A statechart interface is generated as an internal subclass within the state machine class. The subclass' name is derived from the statechart interface’s name by prepending the string SCI_.

A special case is the unnamed statechart interface: It is generated as the C++ subclass SCInterface.

An incoming event evA:boolean is generated as the raise function raise_evA(boolean value). Since the event is of type boolean the function has a boolean parameter.

For an outgoing event evB:integer the functions isRaised_evB() and get_evB_value() are generated. The former can be used to determine whether the event has already been raised by the state machine or not.
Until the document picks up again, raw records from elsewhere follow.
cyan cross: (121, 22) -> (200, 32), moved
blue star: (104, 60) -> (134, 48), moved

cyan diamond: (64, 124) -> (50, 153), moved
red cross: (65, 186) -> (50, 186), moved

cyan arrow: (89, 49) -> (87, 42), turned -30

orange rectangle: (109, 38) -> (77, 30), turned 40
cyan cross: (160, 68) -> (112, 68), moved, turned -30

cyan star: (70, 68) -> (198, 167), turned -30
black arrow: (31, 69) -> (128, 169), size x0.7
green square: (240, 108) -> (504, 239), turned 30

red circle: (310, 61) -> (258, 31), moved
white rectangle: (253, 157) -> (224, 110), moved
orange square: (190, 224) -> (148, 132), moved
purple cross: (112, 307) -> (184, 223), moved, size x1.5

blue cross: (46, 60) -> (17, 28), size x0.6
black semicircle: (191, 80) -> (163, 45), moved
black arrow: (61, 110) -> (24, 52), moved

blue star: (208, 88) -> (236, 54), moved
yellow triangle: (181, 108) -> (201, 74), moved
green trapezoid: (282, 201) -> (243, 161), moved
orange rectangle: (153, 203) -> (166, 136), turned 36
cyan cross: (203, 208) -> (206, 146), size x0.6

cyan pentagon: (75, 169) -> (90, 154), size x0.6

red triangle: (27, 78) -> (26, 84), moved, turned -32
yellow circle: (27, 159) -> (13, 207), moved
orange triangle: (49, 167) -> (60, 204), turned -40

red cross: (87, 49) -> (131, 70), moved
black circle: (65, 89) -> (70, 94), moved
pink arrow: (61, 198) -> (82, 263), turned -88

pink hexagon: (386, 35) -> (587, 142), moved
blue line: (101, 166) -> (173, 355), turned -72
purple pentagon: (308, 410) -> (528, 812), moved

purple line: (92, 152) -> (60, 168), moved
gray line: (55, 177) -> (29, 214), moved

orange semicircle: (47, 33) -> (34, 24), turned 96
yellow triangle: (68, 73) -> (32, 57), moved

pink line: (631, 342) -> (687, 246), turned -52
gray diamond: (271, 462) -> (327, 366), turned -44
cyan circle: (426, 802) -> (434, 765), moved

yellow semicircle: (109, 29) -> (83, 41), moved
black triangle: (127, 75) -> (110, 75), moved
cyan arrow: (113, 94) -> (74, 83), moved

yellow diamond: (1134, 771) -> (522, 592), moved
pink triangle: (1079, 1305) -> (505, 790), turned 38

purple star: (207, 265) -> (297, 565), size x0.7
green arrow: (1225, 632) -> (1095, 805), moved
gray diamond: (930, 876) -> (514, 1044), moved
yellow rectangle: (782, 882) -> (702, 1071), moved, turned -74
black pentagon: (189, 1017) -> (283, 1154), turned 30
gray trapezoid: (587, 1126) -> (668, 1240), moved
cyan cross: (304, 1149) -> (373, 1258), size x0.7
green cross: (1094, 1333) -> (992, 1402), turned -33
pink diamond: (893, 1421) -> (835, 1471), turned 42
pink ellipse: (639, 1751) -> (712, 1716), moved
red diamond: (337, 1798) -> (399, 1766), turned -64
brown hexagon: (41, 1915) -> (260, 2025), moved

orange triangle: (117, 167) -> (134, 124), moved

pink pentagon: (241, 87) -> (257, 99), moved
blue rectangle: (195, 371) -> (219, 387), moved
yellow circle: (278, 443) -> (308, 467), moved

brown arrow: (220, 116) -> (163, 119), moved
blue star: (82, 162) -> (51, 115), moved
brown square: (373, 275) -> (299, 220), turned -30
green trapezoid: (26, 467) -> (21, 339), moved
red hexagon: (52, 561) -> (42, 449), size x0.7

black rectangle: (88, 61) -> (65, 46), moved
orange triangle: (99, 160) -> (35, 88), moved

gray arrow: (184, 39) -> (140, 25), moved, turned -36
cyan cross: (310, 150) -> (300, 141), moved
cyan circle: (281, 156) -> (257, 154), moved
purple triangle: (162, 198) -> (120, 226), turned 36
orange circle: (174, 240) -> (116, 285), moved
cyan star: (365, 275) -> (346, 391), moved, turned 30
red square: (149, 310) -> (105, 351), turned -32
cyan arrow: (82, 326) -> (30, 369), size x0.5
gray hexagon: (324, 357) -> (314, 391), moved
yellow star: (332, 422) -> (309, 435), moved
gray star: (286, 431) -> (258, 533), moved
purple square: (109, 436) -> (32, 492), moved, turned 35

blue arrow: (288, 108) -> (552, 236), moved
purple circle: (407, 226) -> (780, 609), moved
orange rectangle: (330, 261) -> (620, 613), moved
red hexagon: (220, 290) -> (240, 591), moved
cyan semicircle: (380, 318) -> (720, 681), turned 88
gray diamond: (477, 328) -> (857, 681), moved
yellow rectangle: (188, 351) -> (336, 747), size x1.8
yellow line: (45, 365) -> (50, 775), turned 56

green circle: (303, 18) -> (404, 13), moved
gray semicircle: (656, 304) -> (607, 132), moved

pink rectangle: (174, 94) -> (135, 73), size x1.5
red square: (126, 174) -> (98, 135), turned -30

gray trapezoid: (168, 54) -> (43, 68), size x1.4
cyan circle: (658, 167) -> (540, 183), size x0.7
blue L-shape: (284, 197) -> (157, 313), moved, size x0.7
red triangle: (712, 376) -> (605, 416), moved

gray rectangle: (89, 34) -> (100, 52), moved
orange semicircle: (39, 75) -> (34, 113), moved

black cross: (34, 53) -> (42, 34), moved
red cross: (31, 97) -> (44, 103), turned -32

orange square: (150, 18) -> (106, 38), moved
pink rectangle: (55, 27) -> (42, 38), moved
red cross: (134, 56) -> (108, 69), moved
The latter serves to query the value of the event.

For variables, the code generator creates getter and setter functions, here sc_boolean get_a() and void set_a(sc_boolean value).

The code generator also creates appropriately named getter functions in the enclosing class which can be used to acquire the inner classes, here: SCI_Sample* getSCI_Sample().

The nesting class is the generated state machine source code. It holds instances of the nested interface class implementations and provides them via getter functions. Have a look at (some snippets of) the source code generated for the Sample statechart interface in the source file DefaultSM.cpp:

void DefaultSM::SCI_Sample::raise_evA(sc_boolean value)
{
	evA_value = value;
	evA_raised = true;
}

sc_boolean DefaultSM::SCI_Sample::isRaised_evB()
{
	return evB_raised;
}

sc_integer DefaultSM::SCI_Sample::get_evB_value()
{
	return evB_value;
}


sc_boolean DefaultSM::SCI_Sample::get_a()
{
	return a;
}

void DefaultSM::SCI_Sample::set_a(sc_boolean value)
{
	a = value;
}

The value of an event can be accessed only if the event has been processed in a run-to-completion step. Otherwise the event could contain an illegal value.

Operation callbacks

YAKINDU Statechart Tools support client code operations that can be used by a state machine and are executed as as actions. These operations have to be implemented in order to make a statechart executable. The figure below shows a sample statechart using an operation:

Specifying an operation callback in the model

Specifying an operation callback in the model

Let’s have a look at the additionally generated code for operation support in the DefaultSM.h header file:

				//! Inner class for Sample interface scope operation callbacks.
				class SCI_Sample_OCB
				{
					public:
						virtual ~SCI_Sample_OCB() = 0;
						
						virtual sc_integer myOperation(sc_integer p1, sc_boolean p2) = 0;
				};
				
				/*! Set the working instance of the operation callback interface 'SCI_Sample_OCB'. */
				void setSCI_Sample_OCB(SCI_Sample_OCB* operationCallback);

An additional interface SCI_Sample_OCB with the pure virtual function sc_integer myOperation(sc_integer p1, sc_boolean p2) has been generated. This interface has to be implemented, and an instance of the implementing class has to be provided to the state machine via the setSCI_Sample_OCB(SCI_Sample_OCB* operationCallback) function, so that the state machine can use it.

#include "DefaultSM.h"

sc_integer DefaultSM::SCI_Sample_OCB::myOperation(sc_integer p1, sc_boolean p2) {
    // Your operation code should be placed here;
    return 0;
}

int main(int argc, char *argv[]) {
    DefaultSM *defaultSM = new DefaultSM();
    SCI_Sample_OCB *sci_Sample_OCB = new SCI_Sample_OCB();

    defaultSM->setSCI_Sample_OCB(sci_Sample_OCB);

    defaultSM->init();
    defaultSM->enter();
    defaultSM->runCycle();
}




Java code generator

Java generator features

Naming feature

The Naming feature allows the configuration of package names as well as class name prefix / suffix.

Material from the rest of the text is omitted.